Menteri Keuangan (Menkeu) Purbaya Yudhi Sadewa menyampaikan bahwa pemerintah akan menahan dampak kenaikan harga energi melalui Anggaran Pendapatan dan Belanja Negara (APBN) agar tidak membebani masyarakat.
"Tidak (BBM tidak naik). Jadi kita absorb tekanan terhadap perekonomian di APBN. Kalau kita lepaskan, nanti kayak negara-negara lain pada panik orang-orang," ujar Purbaya di Kompleks Istana Kepresidenan, Jakarta, Kamis.
Ia menjelaskan, skema subsidi energi telah dirancang dalam perencanaan tahunan sehingga dampak fluktuasi harga minyak global sudah diperhitungkan dalam struktur anggaran negara.
Pemerintah, lanjutnya, juga menyiapkan berbagai langkah untuk menjaga kondisi fiskal tetap sehat, antara lain melalui efisiensi belanja dan peningkatan penerimaan negara.
"Kan subsidi kita diatur dihitung selama setahun penuh.

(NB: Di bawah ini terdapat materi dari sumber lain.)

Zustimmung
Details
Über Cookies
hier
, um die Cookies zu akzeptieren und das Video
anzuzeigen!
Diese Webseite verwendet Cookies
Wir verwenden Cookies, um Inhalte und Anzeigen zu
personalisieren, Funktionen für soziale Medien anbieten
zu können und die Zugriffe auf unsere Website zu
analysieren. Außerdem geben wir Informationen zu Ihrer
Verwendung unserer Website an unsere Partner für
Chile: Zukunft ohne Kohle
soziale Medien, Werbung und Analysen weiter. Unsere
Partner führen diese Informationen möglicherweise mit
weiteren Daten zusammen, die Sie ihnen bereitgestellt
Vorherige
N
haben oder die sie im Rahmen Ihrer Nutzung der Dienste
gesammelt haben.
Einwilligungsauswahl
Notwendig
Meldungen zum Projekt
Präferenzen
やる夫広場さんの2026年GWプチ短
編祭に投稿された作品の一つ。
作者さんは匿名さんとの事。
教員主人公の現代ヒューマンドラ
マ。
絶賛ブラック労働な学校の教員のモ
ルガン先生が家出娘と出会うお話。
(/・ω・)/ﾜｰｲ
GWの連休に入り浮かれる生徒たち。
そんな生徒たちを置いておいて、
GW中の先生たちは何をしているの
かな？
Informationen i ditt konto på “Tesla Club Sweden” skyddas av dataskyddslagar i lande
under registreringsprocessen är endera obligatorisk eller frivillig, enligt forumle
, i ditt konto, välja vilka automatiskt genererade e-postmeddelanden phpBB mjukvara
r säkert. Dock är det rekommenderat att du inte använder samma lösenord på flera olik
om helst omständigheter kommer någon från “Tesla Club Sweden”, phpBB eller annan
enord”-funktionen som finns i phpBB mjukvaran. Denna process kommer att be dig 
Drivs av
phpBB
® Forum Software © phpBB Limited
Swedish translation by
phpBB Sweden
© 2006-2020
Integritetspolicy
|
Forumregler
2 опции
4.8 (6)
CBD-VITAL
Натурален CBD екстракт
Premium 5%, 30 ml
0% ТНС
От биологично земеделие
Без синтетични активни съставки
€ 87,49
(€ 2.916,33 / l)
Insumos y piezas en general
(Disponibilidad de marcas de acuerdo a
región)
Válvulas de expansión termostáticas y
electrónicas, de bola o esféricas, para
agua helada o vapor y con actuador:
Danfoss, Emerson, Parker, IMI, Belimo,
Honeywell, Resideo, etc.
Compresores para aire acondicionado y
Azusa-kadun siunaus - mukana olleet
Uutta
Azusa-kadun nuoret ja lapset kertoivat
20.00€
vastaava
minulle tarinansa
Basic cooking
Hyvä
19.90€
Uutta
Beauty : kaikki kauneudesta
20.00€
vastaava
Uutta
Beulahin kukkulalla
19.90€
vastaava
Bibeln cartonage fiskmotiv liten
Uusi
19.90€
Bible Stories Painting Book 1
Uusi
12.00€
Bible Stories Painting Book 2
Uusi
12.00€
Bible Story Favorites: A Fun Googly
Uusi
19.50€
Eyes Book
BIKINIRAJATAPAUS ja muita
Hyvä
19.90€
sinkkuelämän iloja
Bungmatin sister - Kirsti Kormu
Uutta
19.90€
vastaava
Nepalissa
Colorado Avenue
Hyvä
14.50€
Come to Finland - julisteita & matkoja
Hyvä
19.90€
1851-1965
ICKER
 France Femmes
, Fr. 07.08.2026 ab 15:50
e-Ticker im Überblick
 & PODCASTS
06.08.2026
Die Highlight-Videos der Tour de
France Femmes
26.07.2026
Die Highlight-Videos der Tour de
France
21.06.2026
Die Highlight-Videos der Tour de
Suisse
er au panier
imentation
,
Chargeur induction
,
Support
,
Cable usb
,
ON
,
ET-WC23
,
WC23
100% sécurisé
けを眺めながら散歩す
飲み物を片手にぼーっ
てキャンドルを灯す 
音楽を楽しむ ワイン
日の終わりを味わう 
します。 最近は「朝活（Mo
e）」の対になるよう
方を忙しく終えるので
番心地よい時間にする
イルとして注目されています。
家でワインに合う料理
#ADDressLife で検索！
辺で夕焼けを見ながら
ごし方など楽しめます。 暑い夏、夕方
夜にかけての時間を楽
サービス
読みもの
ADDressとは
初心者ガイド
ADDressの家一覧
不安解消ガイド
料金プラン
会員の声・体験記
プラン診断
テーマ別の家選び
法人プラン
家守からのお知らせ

Meskipun dengan harga sekarang pun kita sudah asumsikan seperti apa dampaknya ke APBN. Kita akan melakukan langkah-langkah entah penghematan, entah ini peningkatan pendapatan supaya APBN kita aman dan sampai sekarang hitungannya masih aman," jelas Menkeu.

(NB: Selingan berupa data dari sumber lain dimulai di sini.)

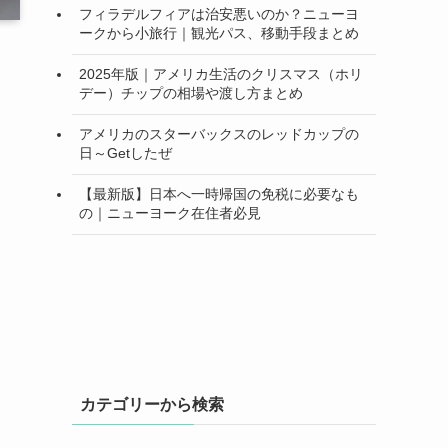
フィラデルフィアは治安悪いのか？ニューヨ
ークから小旅行｜観光パス、移動手段まとめ
2025年版｜アメリカ生活のクリスマス（ホリ
デー）チップの相場や渡し方まとめ
アメリカのスターバックスのレッドカップの
日～Getしたぜ
【最新版】日本へ一時帰国の免税に必要なも
の｜ニューヨーク在住者必見
カテゴリーから検索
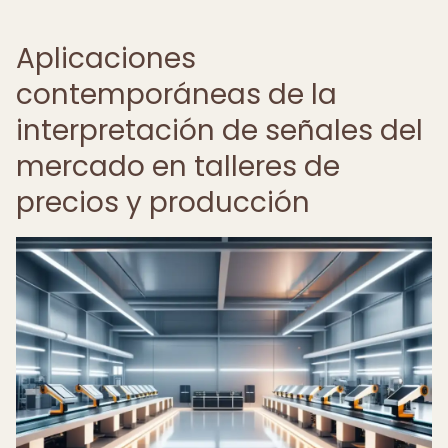
Aplicaciones
contemporáneas de la
interpretación de señales del
mercado en talleres de
precios y producción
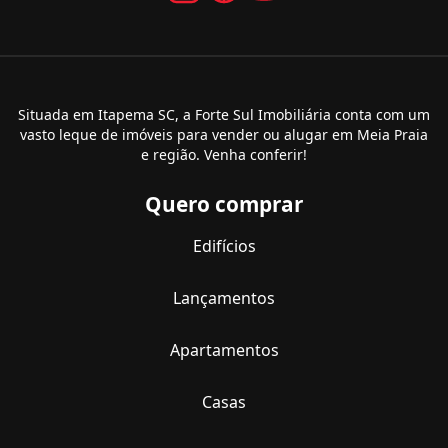
Situada em Itapema SC, a Forte Sul Imobiliária conta com um
vasto leque de imóveis para vender ou alugar em Meia Praia
e região. Venha conferir!
Quero comprar
Edifícios
Lançamentos
Apartamentos
Casas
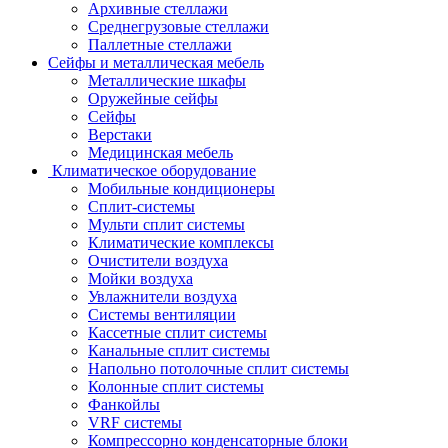
Архивные стеллажи
Среднегрузовые стеллажи
Паллетные стеллажи
Сейфы и металлическая мебель
Металлические шкафы
Оружейные сейфы
Сейфы
Верстаки
Медицинская мебель
Климатическое оборудование
Мобильные кондиционеры
Сплит-системы
Мульти сплит системы
Климатические комплексы
Очистители воздуха
Мойки воздуха
Увлажнители воздуха
Системы вентиляции
Кассетные сплит системы
Канальные сплит системы
Напольно потолочные сплит системы
Колонные сплит системы
Фанкойлы
VRF системы
Компрессорно конденсаторные блоки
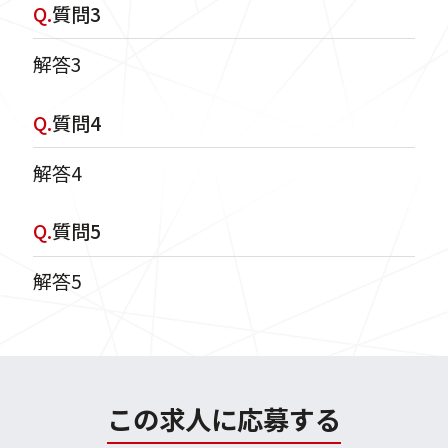
Q.
質問3
解答3
Q.
質問4
解答4
Q.
質問5
解答5
この求人に応募する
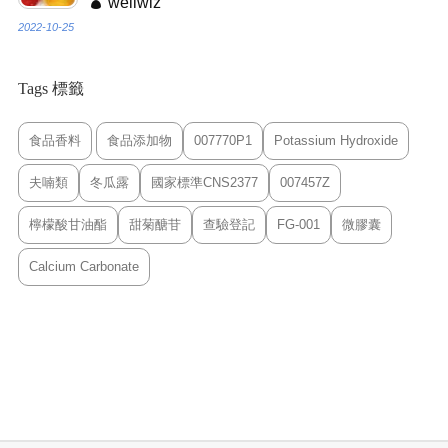
wellwiz
2022-10-25
Tags 標籤
食品香料
食品添加物
007770P1
Potassium Hydroxide
夫喃類
冬瓜露
國家標準CNS2377
007457Z
檸檬酸甘油酯
甜菊醣苷
查驗登記
FG-001
微膠囊
Calcium Carbonate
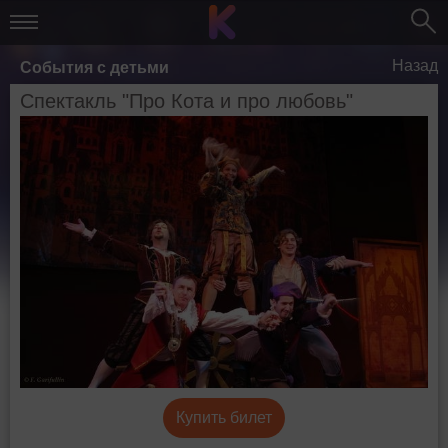
Назад
События с детьми
Спектакль "Про Кота и про любовь"
Купить билет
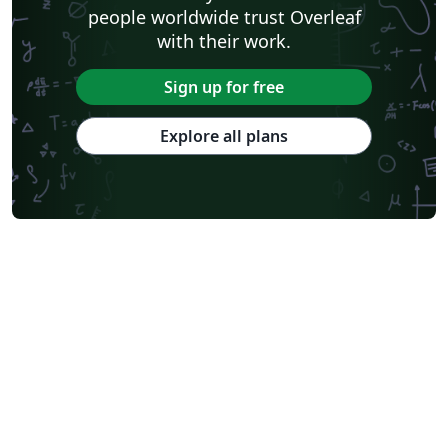
people worldwide trust Overleaf
with their work.
Sign up for free
Explore all plans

Purbaya menekankan bahwa APBN berperan sebagai peredam gejolak ekonomi atau shock absorber agar aktivitas masyarakat tetap berjalan tanpa tekanan biaya yang berlebihan.
Ia mengingatkan, jika kenaikan harga energi langsung dibebankan kepada masyarakat, kondisi tersebut berpotensi memicu kepanikan seperti yang terjadi di sejumlah negara.
"Jadi masyarakat mesti ngerti juga bahwa APBN adalah meng-absorb shock seperti ini, sehingga masyarakat masih bisa melakukan bisnisnya, kegiatannya tanpa kenaikan beban yang berlebihan. Itu yang kadang-kadang dilupakan orang," kata Purbaya.